Communication is a key component in multi-agent reinforcement learning (MARL) for mitigating partial observability, yet prior approaches often rely on inefficient information exchange or fail to transmit sufficient state information. To address this, we propose LLM-driven Multi-Agent Communication (LMAC), which leverages an LLM's reasoning capability to design a communication protocol that enables all agents to reconstruct the underlying state as accurately and uniformly as possible. LMAC iteratively refines the protocol using an explicit state-awareness criterion, improving state recovery while narrowing differences in agents' knowledge. Experiments on diverse MARL benchmarks show that LMAC improves state reconstruction across agents and yields substantial performance gains over prior communication baselines.

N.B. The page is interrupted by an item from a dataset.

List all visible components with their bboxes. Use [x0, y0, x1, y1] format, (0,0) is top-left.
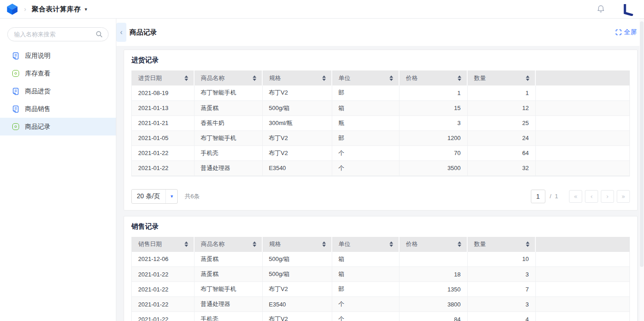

LMAC asks a large language model to design and refine an executable, agent-wise communication protocol from natural-language descriptions of the task, the global state, and each agent's observations. Refinement is driven by a state-awareness criterion that turns offline transition data into language feedback, so the LLM adds only the messages required for accurate and balanced state recovery.
Key Contributions.
Existing communication methods can still leave inefficiencies in recovering state information. On a StarCraft II task where allies must infer an enemy position, even strong baselines like MASIA and FullComm remain inaccurate or produce non-uniform reconstruction across agents.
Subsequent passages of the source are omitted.